**TASK TO COMPLETE:**
Begin at the line containing "SMBs [SMBs (19 elem)] (608, 1311)" in the data below and go on through the line containing "email [email (19 elem)] (608, 1183)", repeating each line exactly; include both ends and no other line.

[Stored data]

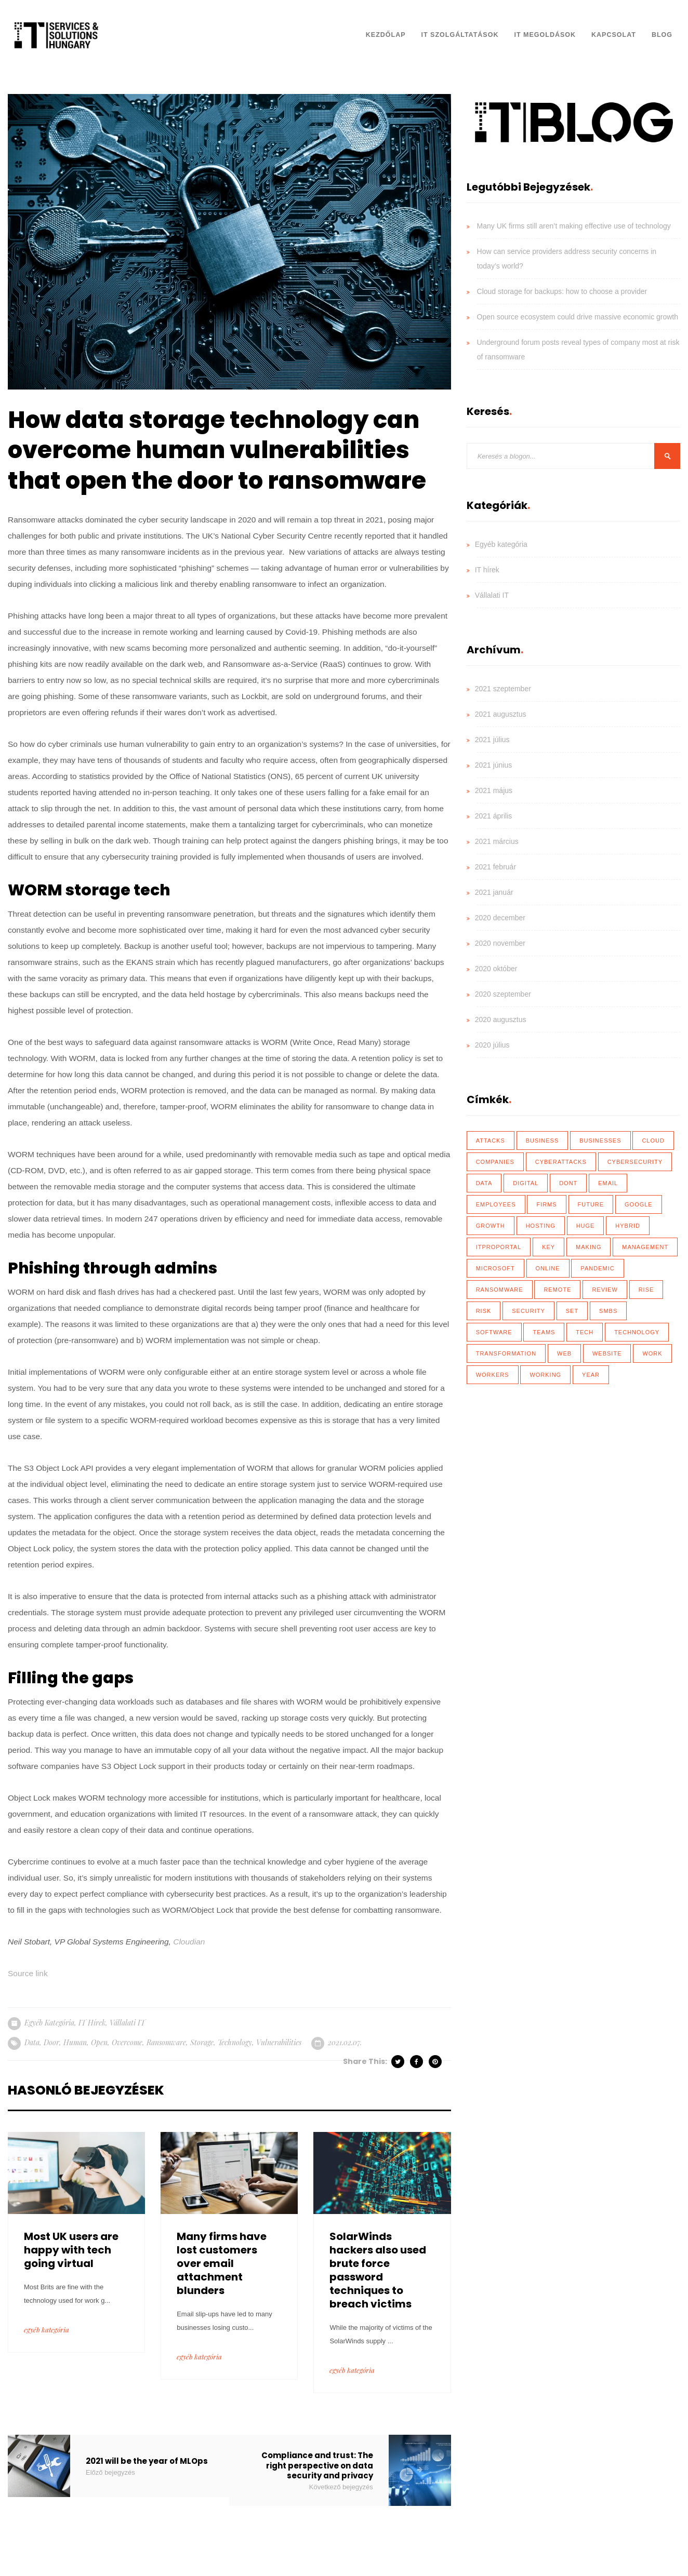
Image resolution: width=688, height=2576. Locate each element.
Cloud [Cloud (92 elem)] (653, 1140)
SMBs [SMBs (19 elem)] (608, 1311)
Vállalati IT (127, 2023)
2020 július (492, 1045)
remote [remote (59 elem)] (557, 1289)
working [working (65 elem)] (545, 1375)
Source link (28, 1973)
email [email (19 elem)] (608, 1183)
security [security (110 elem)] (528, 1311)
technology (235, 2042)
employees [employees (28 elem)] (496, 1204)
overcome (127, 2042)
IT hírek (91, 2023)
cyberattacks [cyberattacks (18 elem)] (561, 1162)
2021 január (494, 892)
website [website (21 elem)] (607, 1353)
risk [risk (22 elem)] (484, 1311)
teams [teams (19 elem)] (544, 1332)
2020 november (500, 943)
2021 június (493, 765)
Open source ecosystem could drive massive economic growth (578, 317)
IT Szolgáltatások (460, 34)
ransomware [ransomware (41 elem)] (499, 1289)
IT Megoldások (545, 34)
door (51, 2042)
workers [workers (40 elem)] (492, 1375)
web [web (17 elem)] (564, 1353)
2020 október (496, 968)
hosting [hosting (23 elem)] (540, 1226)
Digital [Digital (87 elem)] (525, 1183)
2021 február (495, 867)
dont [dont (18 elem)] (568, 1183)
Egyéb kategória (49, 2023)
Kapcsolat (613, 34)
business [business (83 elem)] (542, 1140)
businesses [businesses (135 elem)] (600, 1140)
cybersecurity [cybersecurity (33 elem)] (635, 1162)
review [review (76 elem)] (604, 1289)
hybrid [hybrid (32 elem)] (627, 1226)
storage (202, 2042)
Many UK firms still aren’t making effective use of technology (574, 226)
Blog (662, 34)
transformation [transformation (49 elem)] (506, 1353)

**TASK RESPONSE:**
SMBs [SMBs (19 elem)] (608, 1311)
Vállalati IT (127, 2023)
2020 július (492, 1045)
remote [remote (59 elem)] (557, 1289)
working [working (65 elem)] (545, 1375)
Source link (28, 1973)
email [email (19 elem)] (608, 1183)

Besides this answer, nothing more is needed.